The immediate roof in this panel is composed of a weak listric mudstone with a thickness of 0.2 m, separated from the overlying mudstones by a polished bedding plane. The interval to seam C2 is less than 3 m, the roof measures are predominantly of weak seatearth mudstone. The overhead mudstone layer has been well bedded with several bedding planes forming well-defined partings, which indicates more serious conditions for the next panels.

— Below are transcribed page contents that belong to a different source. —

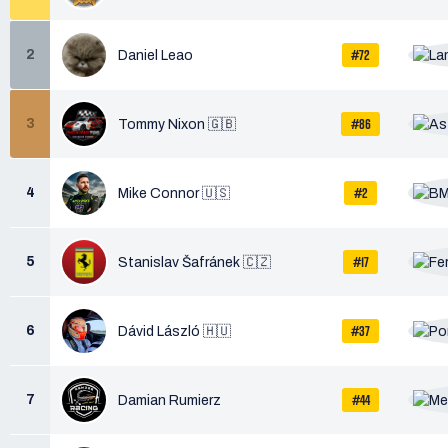
#72
2
Daniel Leao
#86
3
Tommy Nixon 🇬🇧
#2
4
Mike Connor 🇺🇸
#17
5
Stanislav Šafránek 🇨🇿
#37
6
Dávid László 🇭🇺
#44
7
Damian Rumierz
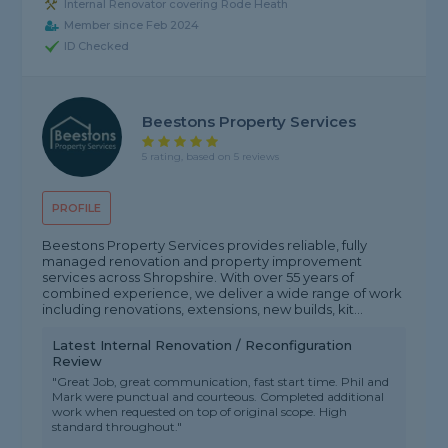
Internal Renovator covering Rode Heath
Member since Feb 2024
ID Checked
Beestons Property Services
5 rating, based on 5 reviews
PROFILE
Beestons Property Services provides reliable, fully
managed renovation and property improvement
services across Shropshire. With over 55 years of
combined experience, we deliver a wide range of work
including renovations, extensions, new builds, kit...
Latest Internal Renovation / Reconfiguration
Review
"Great Job, great communication, fast start time. Phil and
Mark were punctual and courteous. Completed additional
work when requested on top of original scope. High
standard throughout."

In retreat longwall mining, the geological conditions and geomechanical information are confirmed during panel development. Introducing such information, the proposed model is practically functional in predicting unstable zones by identifying the ranges of \(d_{\max}\) changes. The risk of encountering catastrophic roof failure and unexpected disasters is therefore significantly reduced, although not entirely removed.

6 Conclusion

The phenomenon of roof displacement as an indicator for predicting unstable zones in longwall tailgates is identified through a TS fuzzy-based HiLoMoT method. The purpose is to predict the nonlinear relationship between geomechanical information and roof strata displacements. The displacements were monitored using dual height telltales, installed at specific distances in the under-question tailgate roadway at Tabas longwall mine. Due to the high-stress concentrations in longwall tailgates, timely prediction of any roof strata displacements is vital to safe and well-organized mining operations. Problematic tailgate instabilities in the Tabas coal mine are recognized as the serious concerns with adverse consequences, varying from production delays to catastrophic roof failures. The results were compared with those of ANFIS to examine the prediction capability of the proposed model. Performance evaluation of the three models of ANFIS, LoLiMoT, and HiLoMoT are fulfilled by calculating three indices of \(R^{2}\), VAF, and RMSE. Accordingly, the \(R^{2}\) measure resulted from training the HiLoMoT, LoLiMoT, and ANFIS models is, respectively, obtained as 0.976, 0.943, and 0.921 for the best structures corresponding to the best performance of the models. Introducing unseen data, the \(R^{2}\) resulted from testing the three models of HiLoMoT, LoLiMoT, and ANFIS is found to be 0.952, 0.939, and 0.873, respectively. The maximum value for VAF and minimum value for RMSE are also obtained for the proposed HiLoMoT model as 97.57 and 0.0050 for training, and 95.13 and 0.0193 for testing data. According to the results, the proposed HiLoMoT model can comparatively predict \(d_{\max}\) more accurate than the others, and its results are in agreement with the measured ones signified by a high goodness of fit. However, it is impossible to accurately predict any parameters related to rock structures due to inherent complexity and uncertainty associated with the geological conditions. Nonetheless, if the trends of the displacements are recorded, and their changes are related to the geomechanical information through an intelligent model, it is feasible to derive a reasonable judgment for stability prediction in similar conditions at the mine. This issue may also be used as a precise and timely predictor model, which will be updated by introducing the new historical data.